Entretanto, a mudança de maior impacto aconteceu em setembro último, com a promulgação da lei n° 14.454/2022, que modificou o caráter taxativo do rol, criando condicionantes frágeis e muito subjetivas para obrigar planos a cobrir itens fora da lista. Trata-se de alteração crítica, pois interfere diretamente no funcionamento de um setor que opera com base no mutualismo e na adequada precificação dos riscos. Entendemos que este erro precisa ser rapidamente corrigido, a fim de que o caráter taxativo do rol, cuja composição tem evoluído continuamente desde a lei 14.307, seja restabelecido. Em linha, aliás, com o que havia decidido o Superior Tribunal de Justiça em manifestação recente.

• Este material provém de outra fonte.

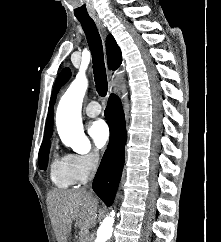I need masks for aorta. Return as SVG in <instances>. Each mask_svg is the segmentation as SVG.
I'll return each instance as SVG.
<instances>
[{"label":"aorta","instance_id":"1","mask_svg":"<svg viewBox=\"0 0 221 242\" xmlns=\"http://www.w3.org/2000/svg\"><path fill=\"white\" fill-rule=\"evenodd\" d=\"M87 88V78L78 75L62 96L56 114L59 135L66 144L79 153L87 152L90 147L81 119L82 102ZM113 224V216L106 217L97 230L95 242L108 241L113 232Z\"/></svg>","mask_w":221,"mask_h":242}]
</instances>
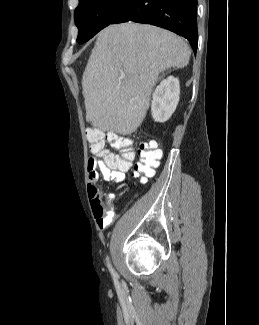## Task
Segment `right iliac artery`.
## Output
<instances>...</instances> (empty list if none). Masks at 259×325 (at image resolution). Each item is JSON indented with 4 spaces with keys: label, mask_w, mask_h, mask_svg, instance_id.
Segmentation results:
<instances>
[{
    "label": "right iliac artery",
    "mask_w": 259,
    "mask_h": 325,
    "mask_svg": "<svg viewBox=\"0 0 259 325\" xmlns=\"http://www.w3.org/2000/svg\"><path fill=\"white\" fill-rule=\"evenodd\" d=\"M107 266H108V268H109V270H110V272H111V274H112L114 280H117L118 275H117V273L114 271V269L112 268V266H111V264H110V261H109V258H108V257H107Z\"/></svg>",
    "instance_id": "obj_1"
}]
</instances>
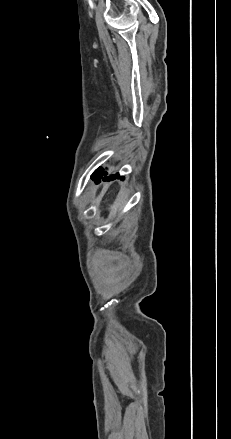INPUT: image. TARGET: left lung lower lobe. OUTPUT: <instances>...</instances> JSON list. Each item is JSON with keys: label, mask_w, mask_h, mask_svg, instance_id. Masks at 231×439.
Wrapping results in <instances>:
<instances>
[{"label": "left lung lower lobe", "mask_w": 231, "mask_h": 439, "mask_svg": "<svg viewBox=\"0 0 231 439\" xmlns=\"http://www.w3.org/2000/svg\"><path fill=\"white\" fill-rule=\"evenodd\" d=\"M107 174V172H104V169L102 167H99L98 169L95 170V172L91 175V178L95 181H98L99 179L102 178V175ZM116 178H120V179H124L123 176H119L118 173L116 174H112L110 175V177H107V179L104 178V180L110 181V180H114ZM100 182V180L98 181Z\"/></svg>", "instance_id": "obj_1"}]
</instances>
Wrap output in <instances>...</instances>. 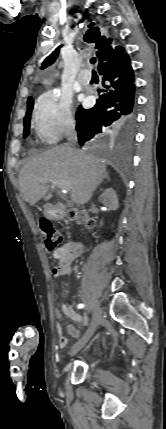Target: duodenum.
Here are the masks:
<instances>
[{"label":"duodenum","mask_w":166,"mask_h":429,"mask_svg":"<svg viewBox=\"0 0 166 429\" xmlns=\"http://www.w3.org/2000/svg\"><path fill=\"white\" fill-rule=\"evenodd\" d=\"M54 209H55V213H56L57 217H62L65 214V212H66V207L62 203L56 204L54 206ZM85 218H86V216H85Z\"/></svg>","instance_id":"1"}]
</instances>
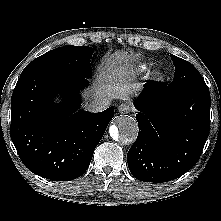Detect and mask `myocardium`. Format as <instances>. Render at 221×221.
Instances as JSON below:
<instances>
[{"label":"myocardium","instance_id":"obj_1","mask_svg":"<svg viewBox=\"0 0 221 221\" xmlns=\"http://www.w3.org/2000/svg\"><path fill=\"white\" fill-rule=\"evenodd\" d=\"M154 75H155L156 77H159V76H160V72H159V71H155V72H154Z\"/></svg>","mask_w":221,"mask_h":221}]
</instances>
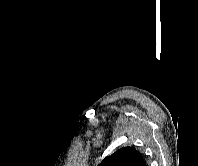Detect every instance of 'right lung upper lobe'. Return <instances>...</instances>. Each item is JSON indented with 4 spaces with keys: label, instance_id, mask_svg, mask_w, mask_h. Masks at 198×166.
<instances>
[{
    "label": "right lung upper lobe",
    "instance_id": "1",
    "mask_svg": "<svg viewBox=\"0 0 198 166\" xmlns=\"http://www.w3.org/2000/svg\"><path fill=\"white\" fill-rule=\"evenodd\" d=\"M99 166H146V162L135 148L123 147L104 159Z\"/></svg>",
    "mask_w": 198,
    "mask_h": 166
}]
</instances>
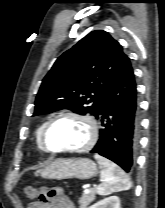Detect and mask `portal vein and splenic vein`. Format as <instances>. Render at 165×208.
Wrapping results in <instances>:
<instances>
[{
    "label": "portal vein and splenic vein",
    "mask_w": 165,
    "mask_h": 208,
    "mask_svg": "<svg viewBox=\"0 0 165 208\" xmlns=\"http://www.w3.org/2000/svg\"><path fill=\"white\" fill-rule=\"evenodd\" d=\"M90 192V189H88V188H86L85 190H84V193L85 194H88Z\"/></svg>",
    "instance_id": "18ae733b"
}]
</instances>
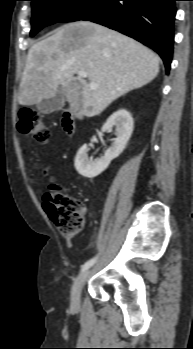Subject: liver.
<instances>
[{"label": "liver", "instance_id": "liver-1", "mask_svg": "<svg viewBox=\"0 0 193 349\" xmlns=\"http://www.w3.org/2000/svg\"><path fill=\"white\" fill-rule=\"evenodd\" d=\"M159 61L153 51L121 33L87 21L68 23L29 49L18 102L37 104L62 86L71 115L93 117L150 83L159 73ZM79 71L97 88L74 76Z\"/></svg>", "mask_w": 193, "mask_h": 349}]
</instances>
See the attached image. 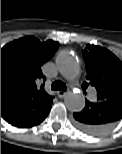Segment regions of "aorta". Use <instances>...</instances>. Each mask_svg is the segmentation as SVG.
Masks as SVG:
<instances>
[{
  "instance_id": "obj_1",
  "label": "aorta",
  "mask_w": 122,
  "mask_h": 154,
  "mask_svg": "<svg viewBox=\"0 0 122 154\" xmlns=\"http://www.w3.org/2000/svg\"><path fill=\"white\" fill-rule=\"evenodd\" d=\"M56 66L60 74L68 80L76 78L80 72L79 60L70 51H62L58 55ZM65 105L70 111H81L85 107L84 95L82 93L69 92L65 97Z\"/></svg>"
}]
</instances>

A pandemia do coronavírus deixou ainda mais evidente a importância da complementariedade entre os sistemas público e privado de saúde, em conformidade com o que prevê a Constituição Federal. Planos e seguros de saúde podem, e devem, cuidar de mais pessoas, ajudando a aliviar o SUS, sobretudo em momento de severas restrições fiscais, como enfrentará o novo governo. Uma saúde suplementar que disponha de regras claras e estáveis, que garantam previsibilidade ao setor e segurança jurídica às empresas e aos pacientes é uma aliada indispensável para promover mais saúde para mais brasileiros.